▶ Exercise: A faithful copy of the data is what is wanted, minus any pictures.

Data extracted from a collection:
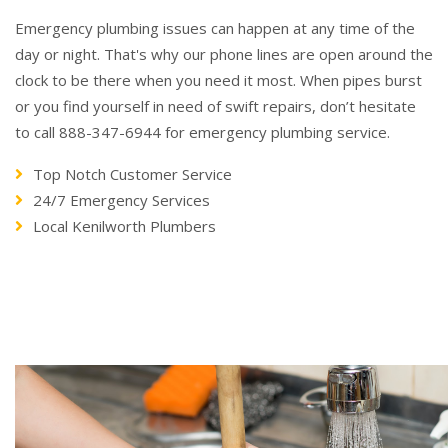
Emergency plumbing issues can happen at any time of the
day or night. That's why our phone lines are open around the
clock to be there when you need it most. When pipes burst
or you find yourself in need of swift repairs, don’t hesitate
to call 888-347-6944 for emergency plumbing service.
Top Notch Customer Service
24/7 Emergency Services
Local Kenilworth Plumbers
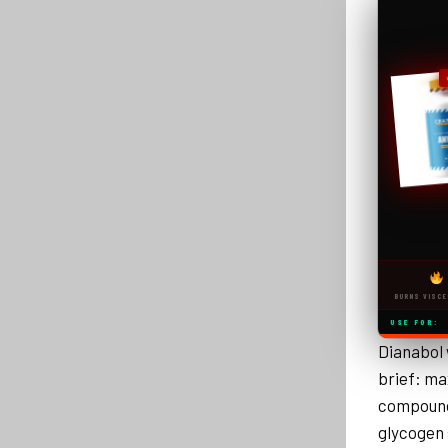
BURNS VISCE
USE FOR:
Dianabol 
brief: ma
compound 
glycogen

▶ Written solution:
Emergency plumbing issues can happen at any time of the
day or night. That's why our phone lines are open around the
clock to be there when you need it most. When pipes burst
or you find yourself in need of swift repairs, don’t hesitate
to call 888-347-6944 for emergency plumbing service.
Top Notch Customer Service
24/7 Emergency Services
Local Kenilworth Plumbers
BURNS VISCE
USE FOR:
Dianabol 
brief: ma
compound 
glycogen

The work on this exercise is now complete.